AttacKG+:Boosting Attack Knowledge Graph Construction with Large Language Models (2405.04753v1)

Published 8 May 2024 in cs.CR and cs.AI

Abstract: Attack knowledge graph construction seeks to convert textual cyber threat intelligence (CTI) reports into structured representations, portraying the evolutionary traces of cyber attacks. Even though previous research has proposed various methods to construct attack knowledge graphs, they generally suffer from limited generalization capability to diverse knowledge types as well as requirement of expertise in model design and tuning. Addressing these limitations, we seek to utilize LLMs, which have achieved enormous success in a broad range of tasks given exceptional capabilities in both language understanding and zero-shot task fulfiLLMent. Thus, we propose a fully automatic LLM-based framework to construct attack knowledge graphs named: AttacKG+. Our framework consists of four consecutive modules: rewriter, parser, identifier, and summarizer, each of which is implemented by instruction prompting and in-context learning empowered by LLMs. Furthermore, we upgrade the existing attack knowledge schema and propose a comprehensive version. We represent a cyber attack as a temporally unfolding event, each temporal step of which encapsulates three layers of representation, including behavior graph, MITRE TTP labels, and state summary. Extensive evaluation demonstrates that: 1) our formulation seamlessly satisfies the information needs in threat event analysis, 2) our construction framework is effective in faithfully and accurately extracting the information defined by AttacKG+, and 3) our attack graph directly benefits downstream security practices such as attack reconstruction. All the code and datasets will be released upon acceptance.

PDF Abstract

Enhancing Cyberattack Knowledge Graphs with LLMs

Introduction to AttacKG+

In the dynamic world of cybersecurity, understanding and structuring cyber threats is crucial. The paper introduces AttacKG+, a novel framework designed to structure cyber threat intelligence (CTI) into attack knowledge graphs using LLMs. AttacKG+ aims to improve upon previous methodologies by addressing key challenges and boosting the accuracy and automation of knowledge graph construction.
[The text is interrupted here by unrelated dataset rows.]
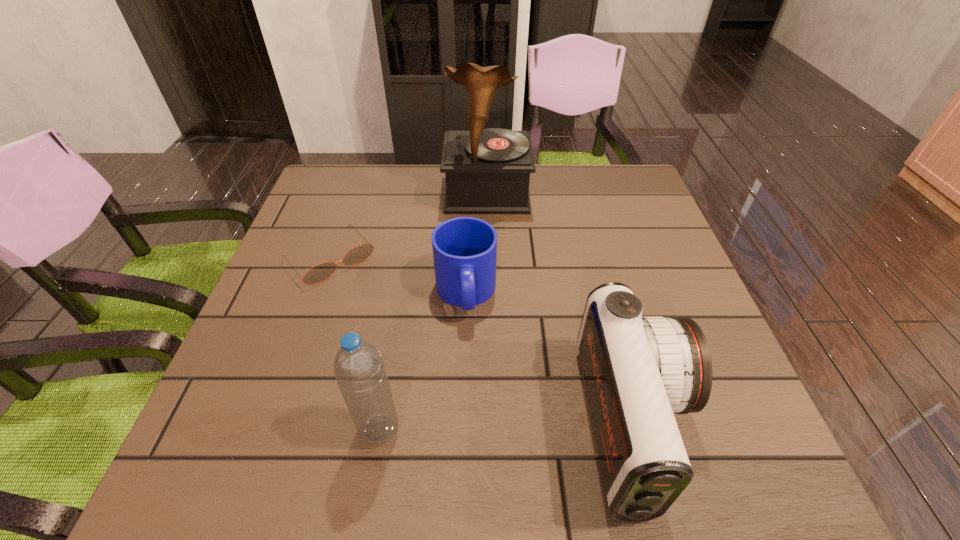 In order to click on water bottle in this screenshot , I will do `click(359, 369)`.

This screenshot has width=960, height=540. In order to click on the second object from left to right in this screenshot , I will do `click(359, 369)`.

Where is `the rightmost object`? The width and height of the screenshot is (960, 540). the rightmost object is located at coordinates (638, 370).

Image resolution: width=960 pixels, height=540 pixels. Identify the location of the third tallest object. (638, 370).

Find the location of a particular element. The image size is (960, 540). the shortest object is located at coordinates (319, 273).

Where is `sunglasses`? The image size is (960, 540). sunglasses is located at coordinates (319, 273).

I want to click on the tallest object, so click(487, 171).

In order to click on phonograph_record in this screenshot , I will do `click(487, 171)`.

The image size is (960, 540). I want to click on mug, so click(x=464, y=248).

Find the location of a particular element. The width and height of the screenshot is (960, 540). vacant area situated 0.260m on the back of the water bottle is located at coordinates (401, 302). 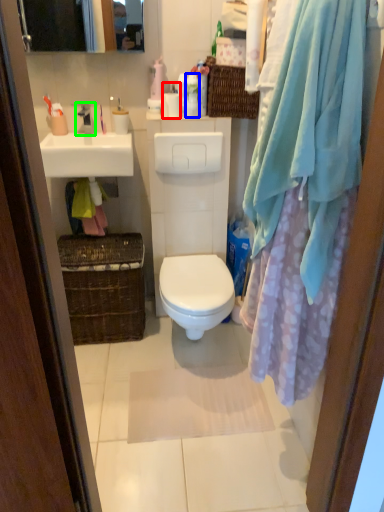 Question: Which object is the farthest from toiletry (highlighted by a red box)? Choose among these: toiletry (highlighted by a blue box) or tap (highlighted by a green box).

Choices:
 (A) toiletry
 (B) tap

Answer: (B) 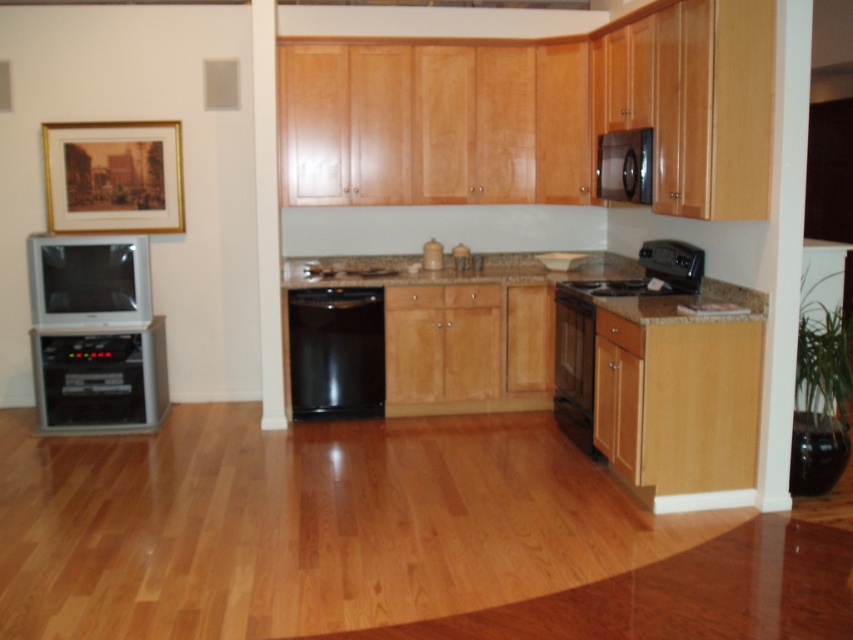 You are planning to move a wide painting that is 1.2 meters wide. You want to place it either above the matte silver television at left or above the black glossy stove at center. Based on their widths, which location would allow the painting to fit better?

The matte silver television at left is wider than the black glossy stove at center. Therefore, placing the painting above the matte silver television at left would provide a better fit since its width can accommodate the 1.2 meters wide painting more appropriately.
Key Challenges in Existing Methods

Existing methods for creating attack knowledge graphs face substantial hurdles that AttacKG+ seeks to overcome:

Generalization Issues: Traditional models struggle to adapt to varied and emerging attack scenarios, often due to limited training data and model sizes.
Dependency on Expertise: Many current approaches rely heavily on expert knowledge and manual tuning, which can be resource-intensive and restrict wide-scale use among cybersecurity practitioners.

How AttacKG+ Works

AttacKG+ introduces a fully automated, four-module construction framework powered by LLMs. Each module — rewriter, parser, identifier, and summarizer — is crafted to tackle specific aspects of attack knowledge graph construction. Here’s a closer look:

Rewriter: This module organizes CTI reports into clear, tactical sections, removing irrelevant information and setting the stage for detailed analysis.
Parser: Following rewriting, this module extracts the core behaviors and relationships from the structured text, building out the behavior graph part of the knowledge schema.
Identifier: This critical component labels parts of the behavior graph with specific MITRE techniques, enriching the graph with valuable technical context.
Summarizer: The final module provides a summary of the state at the end of each tactical stage, capturing changes in system states, tool usage, and other dynamic elements.
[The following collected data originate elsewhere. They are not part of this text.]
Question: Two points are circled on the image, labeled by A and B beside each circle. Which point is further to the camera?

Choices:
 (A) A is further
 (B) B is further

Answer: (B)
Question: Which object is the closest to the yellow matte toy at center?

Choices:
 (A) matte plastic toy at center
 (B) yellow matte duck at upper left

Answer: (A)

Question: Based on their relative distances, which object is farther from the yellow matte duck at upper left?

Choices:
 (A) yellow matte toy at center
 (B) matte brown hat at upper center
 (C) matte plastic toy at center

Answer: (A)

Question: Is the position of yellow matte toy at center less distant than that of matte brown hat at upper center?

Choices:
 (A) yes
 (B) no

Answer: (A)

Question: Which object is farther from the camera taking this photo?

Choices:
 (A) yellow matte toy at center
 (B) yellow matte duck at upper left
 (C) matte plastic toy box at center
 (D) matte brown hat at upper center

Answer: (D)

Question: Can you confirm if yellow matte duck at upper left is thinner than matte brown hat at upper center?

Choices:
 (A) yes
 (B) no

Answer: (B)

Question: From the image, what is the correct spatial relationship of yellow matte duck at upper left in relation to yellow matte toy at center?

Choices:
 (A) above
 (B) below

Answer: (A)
Empirical Validation and Results

The validation of AttacKG+ involved comparing its outputs to existing solutions like EXTRACTOR and prior versions of AttacKG. The results significantly favor AttacKG+:

Improved Extraction: AttacKG+ demonstrated higher precision and recall in extracting entities, relations, and techniques compared to its predecessors.
Comprehensive Testing: Tested on a diverse set of 500 CTI reports, AttacKG+ was adept at identifying a wide array of tactics, techniques, and entities, showcasing its robustness.

Practical Implications and Future Directions

The advancements presented by AttacKG+ are not just academic; they bear significant practical implications:

Accessibility for Practitioners: Reducing reliance on deep technical expertise democratizes advanced CTI analysis, allowing more organizations to protect themselves effectively.
Enhanced Response to Cyber Threats: By providing a more nuanced and automated analysis of CTI, AttacKG+ enables faster and more accurate threat responses.
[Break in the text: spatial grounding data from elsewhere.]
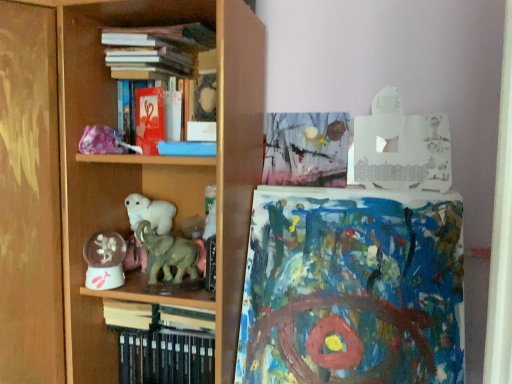 Question: From their relative heights in the image, would you say hardcover book at center, which is the second book in bottom-to-top order, is taller or shorter than translucent plastic snow globe at lower left?

Choices:
 (A) short
 (B) tall

Answer: (A)

Question: Considering their positions, is hardcover book at center, which is the 3th book in top-to-bottom order, located in front of or behind translucent plastic snow globe at lower left?

Choices:
 (A) behind
 (B) front

Answer: (A)

Question: Which object is the closest to the wooden shelf at center?

Choices:
 (A) green matte elephant at center
 (B) watercolor paper painting at upper center, which is counted as the second book, starting from the top
 (C) blue textured paper at center
 (D) translucent plastic snow globe at lower left
 (E) hardcover book at center, which is the second book in bottom-to-top order

Answer: (A)

Question: Considering the real-world distances, which object is farthest from the hardcover books at lower left, arranged as the 4th book when viewed from the top?

Choices:
 (A) hardcover books at upper center, acting as the 1th book starting from the top
 (B) green matte elephant at center
 (C) wooden shelf at center
 (D) blue textured paper at center
 (E) translucent plastic snow globe at lower left

Answer: (A) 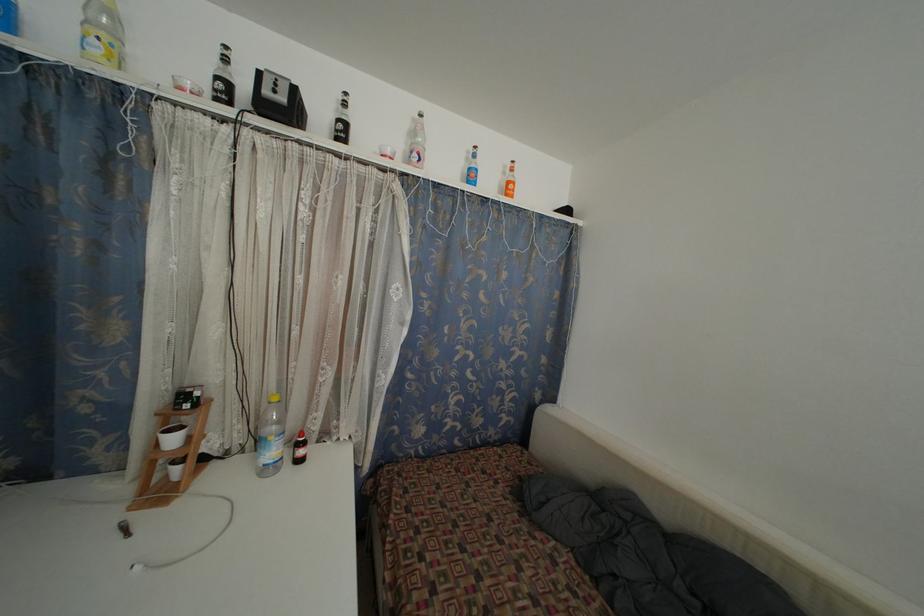 You are a GUI agent. You are given a task and a screenshot of the screen. Output one action in this format:
    pyautogui.click(x=<x>, y=<y>)
    Task: Click on the silver device button
    
    Given the screenshot: What is the action you would take?
    pyautogui.click(x=274, y=87) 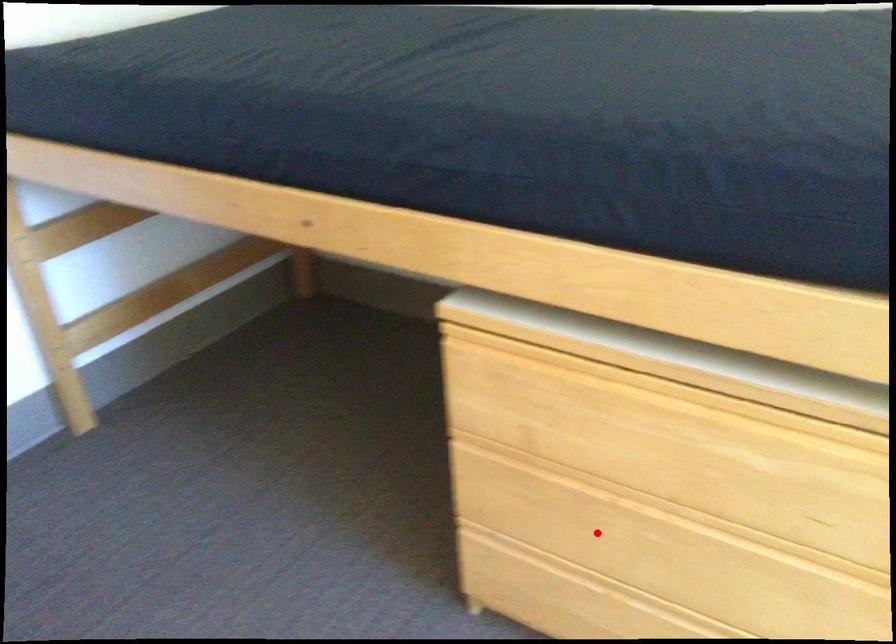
Going forward, the integration of multimodal data and refinement of LLMs' understanding of user-specific requirements could further enhance the performance and utility of attack knowledge graph construction frameworks like AttacKG+.

Conclusion

AttacKG+, through its innovative use of LLMs and a well-structured framework, sets a new standard in the automated construction of attack knowledge graphs. By addressing the twin challenges of model generalization and the need for expert knowledge, it offers a promising path toward more sophisticated and accessible cyber threat intelligence analysis.